Dataset entries
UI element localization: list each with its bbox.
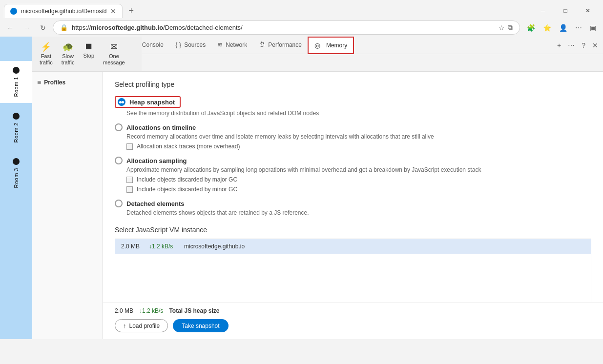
room-3-item[interactable]: Room 3 <box>0 152 32 194</box>
address-text: https://microsoftedge.github.io/Demos/de… <box>72 24 495 31</box>
vm-section: Select JavaScript VM instance 2.0 MB ↓1.… <box>115 226 591 302</box>
action-buttons-bar: ⚡ Fast traffic 🐢 Slow traffic ⏹ Stop ✉ O… <box>32 37 142 71</box>
footer-stats: 2.0 MB ↓1.2 kB/s Total JS heap size <box>115 307 591 314</box>
tab-performance[interactable]: ⏱ Performance <box>253 37 308 54</box>
memory-label: Memory <box>326 42 347 49</box>
allocation-sampling-desc: Approximate memory allocations by sampli… <box>115 166 591 173</box>
devtools-body: ≡ Profiles Select profiling type <box>32 72 603 339</box>
more-options-button[interactable]: ⋯ <box>565 40 578 51</box>
tab-memory[interactable]: ◎ Memory <box>308 37 354 54</box>
footer-rate: ↓1.2 kB/s <box>139 307 163 314</box>
back-button[interactable]: ← <box>4 22 17 34</box>
vm-size: 2.0 MB <box>121 243 143 250</box>
heap-snapshot-label: Heap snapshot <box>129 99 175 106</box>
allocation-sampling-label: Allocation sampling <box>126 157 187 164</box>
one-message-button[interactable]: ✉ One message <box>99 40 129 68</box>
fast-traffic-icon: ⚡ <box>41 41 51 52</box>
refresh-button[interactable]: ↻ <box>37 22 49 34</box>
stop-button[interactable]: ⏹ Stop <box>79 40 98 68</box>
room-2-dot <box>13 113 20 120</box>
new-panel-button[interactable]: + <box>554 40 564 51</box>
sidebar-button[interactable]: ▣ <box>587 22 599 34</box>
address-bold-part: microsoftedge.github.io <box>91 24 163 31</box>
tab-network[interactable]: ≋ Network <box>211 37 253 54</box>
major-gc-checkbox[interactable] <box>126 177 133 183</box>
profile-button[interactable]: 👤 <box>556 22 570 34</box>
load-profile-button[interactable]: ↑ Load profile <box>115 319 168 332</box>
forward-button[interactable]: → <box>21 22 33 34</box>
allocations-timeline-option: Allocations on timeline Record memory al… <box>115 123 591 150</box>
footer-buttons: ↑ Load profile Take snapshot <box>115 319 591 332</box>
split-icon[interactable]: ⧉ <box>508 23 513 32</box>
minimize-button[interactable]: ─ <box>532 3 554 19</box>
load-icon: ↑ <box>123 322 126 329</box>
profiling-area: Select profiling type Heap snapshot See <box>103 72 603 339</box>
detached-radio-row[interactable]: Detached elements <box>115 200 591 207</box>
console-label: Console <box>142 41 164 48</box>
network-label: Network <box>226 41 247 48</box>
lock-icon: 🔒 <box>60 24 68 31</box>
room-1-dot <box>13 67 20 74</box>
vm-rate: ↓1.2 kB/s <box>149 243 178 250</box>
minor-gc-label: Include objects discarded by minor GC <box>137 186 237 193</box>
star-icon[interactable]: ☆ <box>499 24 505 32</box>
tab-close-icon[interactable]: ✕ <box>110 7 116 15</box>
window-controls: ─ □ ✕ <box>532 3 599 19</box>
major-gc-row: Include objects discarded by major GC <box>115 176 591 183</box>
take-snapshot-button[interactable]: Take snapshot <box>173 319 228 332</box>
room-1-label: Room 1 <box>13 77 19 97</box>
fast-traffic-button[interactable]: ⚡ Fast traffic <box>36 40 57 68</box>
fast-traffic-label: Fast traffic <box>40 53 53 66</box>
title-bar: microsoftedge.github.io/Demos/d ✕ + ─ □ … <box>0 0 603 19</box>
stop-icon: ⏹ <box>84 41 93 52</box>
address-bar: ← → ↻ 🔒 https://microsoftedge.github.io/… <box>0 19 603 37</box>
slow-traffic-icon: 🐢 <box>62 41 73 52</box>
alloc-stack-traces-checkbox[interactable] <box>126 143 133 150</box>
browser-extra: 🧩 ⭐ 👤 ⋯ ▣ <box>524 22 599 34</box>
select-profiling-title: Select profiling type <box>115 81 591 88</box>
settings-button[interactable]: ⋯ <box>572 22 585 34</box>
devtools-close-button[interactable]: ✕ <box>589 40 601 51</box>
alloc-stack-traces-label: Allocation stack traces (more overhead) <box>137 143 240 150</box>
performance-icon: ⏱ <box>259 41 265 48</box>
close-button[interactable]: ✕ <box>577 3 599 19</box>
maximize-button[interactable]: □ <box>554 3 577 19</box>
detached-elements-radio[interactable] <box>115 200 123 207</box>
take-snapshot-label: Take snapshot <box>182 323 219 329</box>
allocation-sampling-radio[interactable] <box>115 157 123 164</box>
address-input[interactable]: 🔒 https://microsoftedge.github.io/Demos/… <box>53 20 520 35</box>
footer-size: 2.0 MB <box>115 307 133 314</box>
heap-snapshot-radio-row[interactable]: Heap snapshot <box>115 96 591 108</box>
footer-heap-label: Total JS heap size <box>169 307 219 314</box>
vm-item-0[interactable]: 2.0 MB ↓1.2 kB/s microsoftedge.github.io <box>115 239 591 254</box>
memory-icon: ◎ <box>314 41 320 49</box>
extensions-button[interactable]: 🧩 <box>524 22 538 34</box>
favorites-button[interactable]: ⭐ <box>540 22 554 34</box>
minor-gc-checkbox[interactable] <box>126 186 133 193</box>
heap-snapshot-desc: See the memory distribution of JavaScrip… <box>115 110 591 117</box>
browser-tab[interactable]: microsoftedge.github.io/Demos/d ✕ <box>4 4 123 18</box>
profiles-label: Profiles <box>44 79 65 86</box>
vm-list[interactable]: 2.0 MB ↓1.2 kB/s microsoftedge.github.io <box>115 239 591 302</box>
slow-traffic-label: Slow traffic <box>62 53 75 66</box>
new-tab-button[interactable]: + <box>125 4 138 18</box>
room-1-item[interactable]: Room 1 <box>0 61 32 103</box>
devtools-panel: ⌂ Welcome </> Elements ► Console { } Sou… <box>32 37 603 339</box>
sampling-radio-row[interactable]: Allocation sampling <box>115 157 591 164</box>
room-2-item[interactable]: Room 2 <box>0 107 32 149</box>
allocations-timeline-radio[interactable] <box>115 123 123 131</box>
devtools-extra-buttons: + ⋯ ? ✕ <box>554 40 601 51</box>
heap-snapshot-radio[interactable] <box>118 98 125 106</box>
profiling-main: Select profiling type Heap snapshot See <box>103 72 603 302</box>
alloc-stack-traces-row: Allocation stack traces (more overhead) <box>115 143 591 150</box>
profiles-icon: ≡ <box>37 79 41 86</box>
rooms-list: Room 1 Room 2 Room 3 <box>0 61 32 194</box>
browser-chrome: microsoftedge.github.io/Demos/d ✕ + ─ □ … <box>0 0 603 37</box>
allocations-timeline-label: Allocations on timeline <box>126 124 196 131</box>
help-button[interactable]: ? <box>579 40 588 51</box>
profiling-footer: 2.0 MB ↓1.2 kB/s Total JS heap size ↑ Lo… <box>103 302 603 339</box>
minor-gc-row: Include objects discarded by minor GC <box>115 186 591 193</box>
slow-traffic-button[interactable]: 🐢 Slow traffic <box>58 40 79 68</box>
allocations-radio-row[interactable]: Allocations on timeline <box>115 123 591 131</box>
tab-sources[interactable]: { } Sources <box>169 37 211 54</box>
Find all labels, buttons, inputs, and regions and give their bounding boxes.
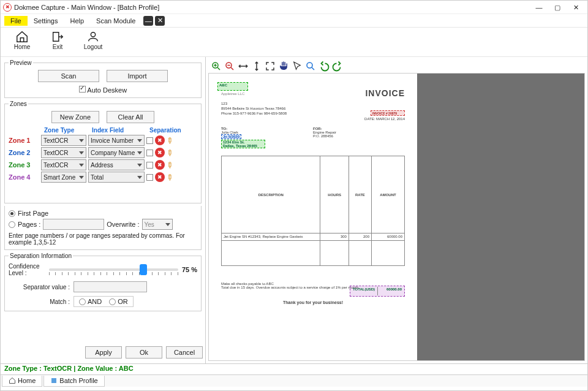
- th-description: DESCRIPTION: [222, 156, 320, 233]
- fit-height-icon[interactable]: [251, 61, 262, 72]
- match-label: Match :: [9, 298, 70, 305]
- minimize-button[interactable]: —: [530, 1, 548, 13]
- scan-button[interactable]: Scan: [38, 70, 99, 82]
- paging-group: First Page Pages : Overwrite : Yes Enter…: [4, 206, 202, 250]
- pan-icon[interactable]: [278, 61, 289, 72]
- maximize-button[interactable]: ▢: [548, 1, 567, 13]
- tab-bar: Home Batch Profile: [1, 374, 587, 387]
- zone-4-delete[interactable]: ✖: [155, 172, 165, 182]
- td-desc: Jet Engine SN #12343, Replace Engine Gas…: [222, 233, 320, 240]
- zone-1-type[interactable]: TextOCR: [41, 135, 86, 146]
- tab-home-label: Home: [18, 377, 36, 384]
- zone-box-total[interactable]: TOTAL(USD) 60000.00: [350, 286, 405, 297]
- zone-1-field[interactable]: Invoice Number: [88, 135, 145, 146]
- logout-icon: [86, 30, 100, 44]
- zoom-out-icon[interactable]: [224, 61, 235, 72]
- tab-home[interactable]: Home: [2, 376, 42, 387]
- fit-page-icon[interactable]: [265, 61, 276, 72]
- toolbar-exit-label: Exit: [53, 44, 63, 50]
- preview-legend: Preview: [9, 59, 33, 66]
- zone-2-type[interactable]: TextOCR: [41, 147, 86, 158]
- menu-settings[interactable]: Settings: [28, 16, 64, 26]
- zone-box-address[interactable]: 1234 Elm St. Dallas, Texas 28465: [221, 140, 265, 148]
- zone-box-abc[interactable]: ABC: [217, 82, 248, 91]
- zone-1-edit[interactable]: ✎: [164, 135, 175, 146]
- separator-value-input[interactable]: [74, 281, 147, 292]
- mdi-minimize-button[interactable]: —: [143, 16, 153, 26]
- zone-box-invoice-no[interactable]: INVOICE # 26879: [371, 110, 405, 116]
- zone-row-3: Zone 3 TextOCR Address ✖ ✎: [9, 159, 197, 170]
- zone-box-date[interactable]: Jn 5/2020: [221, 134, 241, 139]
- zone-4-label: Zone 4: [9, 173, 39, 181]
- zone-2-edit[interactable]: ✎: [164, 147, 175, 158]
- menu-help[interactable]: Help: [64, 16, 90, 26]
- overwrite-select[interactable]: Yes: [142, 219, 173, 230]
- menu-file[interactable]: File: [4, 16, 28, 26]
- toolbar-logout-label: Logout: [84, 44, 103, 50]
- zone-3-sep-check[interactable]: [146, 162, 153, 169]
- close-button[interactable]: ✕: [567, 1, 585, 13]
- match-and-radio[interactable]: [79, 298, 86, 305]
- zone-4-type[interactable]: Smart Zone: [41, 172, 86, 183]
- pointer-icon[interactable]: [292, 61, 303, 72]
- home-tab-icon: [9, 377, 16, 384]
- ok-button[interactable]: Ok: [126, 346, 162, 359]
- zone-2-sep-check[interactable]: [146, 150, 153, 156]
- home-icon: [15, 30, 29, 44]
- window-title: Dokmee Capture - Main Window - [Batch Pr…: [14, 4, 159, 11]
- zone-3-type[interactable]: TextOCR: [41, 159, 86, 170]
- toolbar-home[interactable]: Home: [4, 29, 40, 50]
- auto-deskew-checkbox[interactable]: ✓: [79, 86, 86, 93]
- separation-legend: Separation Information: [9, 252, 73, 259]
- undo-icon[interactable]: [318, 61, 330, 72]
- zone-3-label: Zone 3: [9, 161, 39, 169]
- zone-1-label: Zone 1: [9, 137, 39, 144]
- toolbar-logout[interactable]: Logout: [75, 29, 111, 50]
- mdi-close-button[interactable]: ✕: [155, 16, 165, 26]
- fit-width-icon[interactable]: [238, 61, 249, 72]
- invoice-title: INVOICE: [221, 88, 405, 98]
- invoice-thanks: Thank you for your business!: [221, 300, 405, 305]
- viewer-toolbar: [208, 59, 585, 73]
- footer-buttons: Apply Ok Cancel: [3, 344, 203, 361]
- zoom-in-icon[interactable]: [211, 61, 222, 72]
- zone-1-sep-check[interactable]: [146, 137, 153, 144]
- redo-icon[interactable]: [332, 61, 343, 72]
- main-area: Preview Scan Import ✓ Auto Deskew Zones …: [1, 57, 587, 363]
- zone-4-sep-check[interactable]: [146, 174, 153, 181]
- header-separation: Separation: [149, 127, 181, 134]
- pages-radio[interactable]: [9, 221, 15, 228]
- preview-group: Preview Scan Import ✓ Auto Deskew: [4, 59, 202, 98]
- slider-ticks: [49, 272, 178, 276]
- pages-input[interactable]: [43, 219, 104, 230]
- left-panel: Preview Scan Import ✓ Auto Deskew Zones …: [1, 57, 206, 363]
- apply-button[interactable]: Apply: [85, 346, 122, 359]
- confidence-slider[interactable]: [49, 268, 178, 271]
- zone-2-field[interactable]: Company Name: [88, 147, 145, 158]
- tab-batch-profile[interactable]: Batch Profile: [43, 376, 104, 387]
- zone-4-field[interactable]: Total: [88, 172, 145, 183]
- zone-row-2: Zone 2 TextOCR Company Name ✖ ✎: [9, 147, 197, 158]
- zone-2-delete[interactable]: ✖: [155, 148, 165, 158]
- match-or-radio[interactable]: [109, 298, 116, 305]
- import-button[interactable]: Import: [107, 70, 168, 82]
- menu-scan-module[interactable]: Scan Module: [90, 16, 141, 26]
- zone-4-edit[interactable]: ✎: [164, 172, 175, 183]
- new-zone-button[interactable]: New Zone: [51, 111, 99, 123]
- zones-legend: Zones: [9, 101, 28, 107]
- first-page-radio[interactable]: [9, 210, 15, 217]
- zone-3-edit[interactable]: ✎: [164, 159, 175, 170]
- toolbar-exit[interactable]: Exit: [40, 29, 75, 50]
- zoom-area-icon[interactable]: [305, 61, 316, 72]
- match-or-label: OR: [118, 298, 128, 305]
- zone-2-label: Zone 2: [9, 149, 39, 156]
- clear-all-button[interactable]: Clear All: [107, 111, 154, 123]
- svg-point-0: [91, 32, 95, 37]
- cancel-button[interactable]: Cancel: [166, 346, 203, 359]
- match-and-label: AND: [88, 298, 102, 305]
- document-viewer[interactable]: ABC Appletree LLC INVOICE 123 89544 Bell…: [208, 73, 585, 361]
- zone-1-delete[interactable]: ✖: [155, 135, 165, 145]
- zone-3-delete[interactable]: ✖: [155, 160, 165, 170]
- zone-3-field[interactable]: Address: [88, 159, 145, 170]
- main-toolbar: Home Exit Logout: [1, 28, 587, 57]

### Exercise description
Which of the lines above carry the string "rate"? Copy every one.

### Output below
footer-rate: ↓1.2 kB/s <box>139 307 163 314</box>
vm-rate: ↓1.2 kB/s <box>149 243 178 250</box>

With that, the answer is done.